During the electrolysis of Copper (ll) chloride solution, 3.2g of Copper was deposited at the cathode, calculate the volume of chlorine gas evolved at the anode at STP at the same time. Given cu=64, 1F=96500C. Molar volume of gas at STP=22.4/dm^3
find the moles of Cu deposited ... 3.2 g / molar mass of Cu
there will be two moles of Cl evolved for every mole of Cu
... but because Cl is diatomic in the gaseous phase
... there will be equal moles of Cu and Cl2
96,500 coulombs will deposit 64/2 = 32 g Cu; therefore,
96,500 x 3.2/32 = 9,650 coulombs
2Cl^- ==> Cl2(g) + 2e so 96,500 coulombs will displace 22.4/2 = 11.2 L Cl2 gas @ STP.

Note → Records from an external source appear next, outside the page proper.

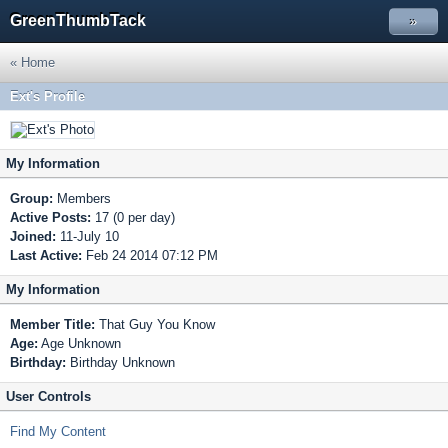
GreenThumbTack
»
« Home
Ext's Profile
My Information
Group:
Members
Active Posts:
17 (0 per day)
Joined:
11-July 10
Last Active:
Feb 24 2014 07:12 PM
My Information
Member Title:
That Guy You Know
Age:
Age Unknown
Birthday:
Birthday Unknown
User Controls
Find My Content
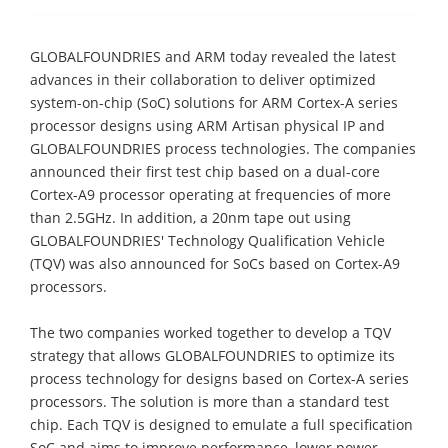
GLOBALFOUNDRIES and ARM today revealed the latest
advances in their collaboration to deliver optimized
system-on-chip (SoC) solutions for ARM Cortex-A series
processor designs using ARM Artisan physical IP and
GLOBALFOUNDRIES process technologies. The companies
announced their first test chip based on a dual-core
Cortex-A9 processor operating at frequencies of more
than 2.5GHz. In addition, a 20nm tape out using
GLOBALFOUNDRIES' Technology Qualification Vehicle
(TQV) was also announced for SoCs based on Cortex-A9
processors.
The two companies worked together to develop a TQV
strategy that allows GLOBALFOUNDRIES to optimize its
process technology for designs based on Cortex-A series
processors. The solution is more than a standard test
chip. Each TQV is designed to emulate a full specification
SoC and aims to improve performance, lower power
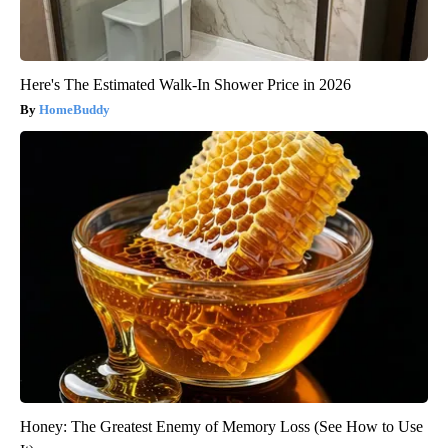
Here's The Estimated Walk-In Shower Price in 2026
HomeBuddy
Honey: The Greatest Enemy of Memory Loss (See How to Use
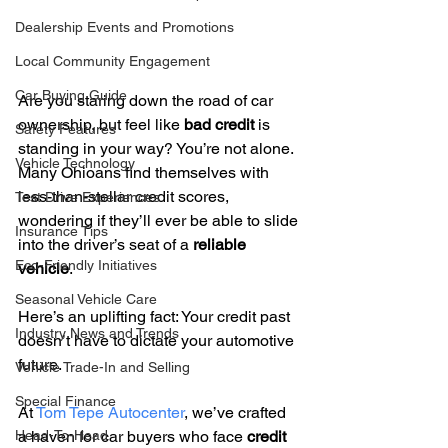
Dealership Events and Promotions
Local Community Engagement
Car Buying Guide
Are you staring down the road of car 
ownership, but feel like 
bad credit
 is 
Safety Features
standing in your way? You’re not alone. 
Vehicle Technology
Many Ohioans find themselves with 
less-than-stellar credit scores, 
Test Drive Experiences
wondering if they’ll ever be able to slide 
Insurance Tips
into the driver’s seat of a 
reliable 
Eco-Friendly Initiatives
vehicle
.
Seasonal Vehicle Care
Here’s an uplifting fact: Your credit past 
Industry News and Trends
doesn’t have to dictate your automotive 
future.
Vehicle Trade-In and Selling
Special Finance
At 
Tom Tepe Autocenter
, we’ve crafted 
a haven for car buyers who face 
credit 
Head-To-Head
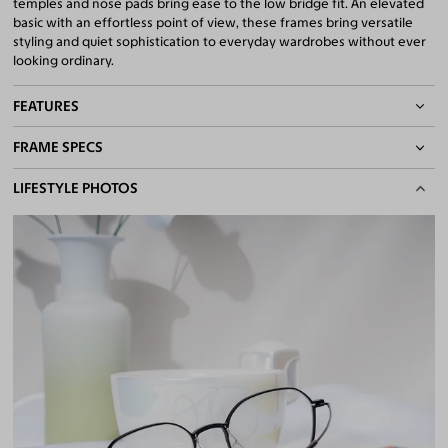
temples and nose pads bring ease to the low bridge fit. An elevated
basic with an effortless point of view, these frames bring versatile
styling and quiet sophistication to everyday wardrobes without ever
looking ordinary.
FEATURES
FRAME SPECS
Adjustable Nose Pads
Asian/Low-Bridge Fit
BASIC INFORMATION
LIFESTYLE PHOTOS
Lightweight Frame
Flexible Frame
Gender
Unisex
Quality 1.61 High-Index Lenses Included
Material
Magnesium Alloy
,
Titanium
100% UV400 (UVA & UVB) Protection
Free Anti-Reflective and Anti-Scratch Coatings
Weight
6g -
Lightweight
Bifocal and Progressive Friendly
Frame Fit
Medium
Bridge Fit
High, Regular, Low
DIMENSIONS
Total Width
131mm
Lens Width
53mm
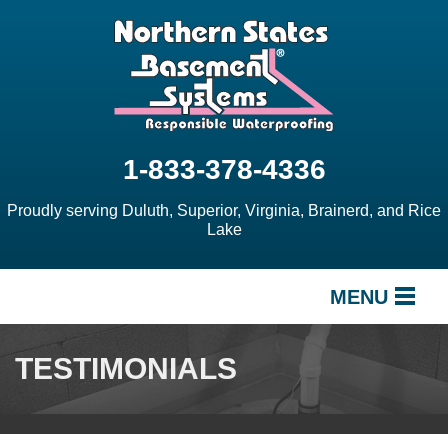
1-833-378-4336
Proudly serving Duluth, Superior, Virginia, Brainerd, and Rice
Lake
MENU
SERVICES
TESTIMONIALS
OUR WORK
ABOUT US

Then 11.2 x (9,650/96,500) = 11.2/10 = ? L.
Check my work.
Had the answer
To calculate the volume of chlorine gas evolved at the anode during the electrolysis of Copper (II) chloride solution, we need to use the concept of stoichiometry and the molar ratio between copper and chlorine.
Step 1: Calculate the moles of copper deposited at the cathode.
To do this, we need to convert the mass of copper (3.2g) to moles using its molar mass.
Molar mass of copper (Cu) = 64 g/mol
Moles of Cu = Mass of Cu / Molar mass of Cu
= 3.2 g / 64 g/mol
= 0.05 moles
Step 2: Determine the moles of chlorine evolved at the anode.
The balanced equation for the electrolysis of Copper (II) chloride is:
2CuCl2 -> 2Cu + Cl2
This means that for every 2 moles of Cu deposited, 1 mole of Cl2 gas is evolved.
So, moles of Cl2 = 0.05 moles / 2
= 0.025 moles
Step 3: Convert the moles of chlorine gas to volume at STP.
Using the molar volume of gas at STP (22.4 L/mol), we can calculate the volume of Cl2 gas evolved.
Volume of Cl2 gas = Moles of Cl2 * Molar volume of gas at STP
= 0.025 moles * 22.4 L/mol
= 0.56 L
Therefore, the volume of chlorine gas evolved at the anode during the electrolysis of Copper (II) chloride solution is 0.56 liters at STP.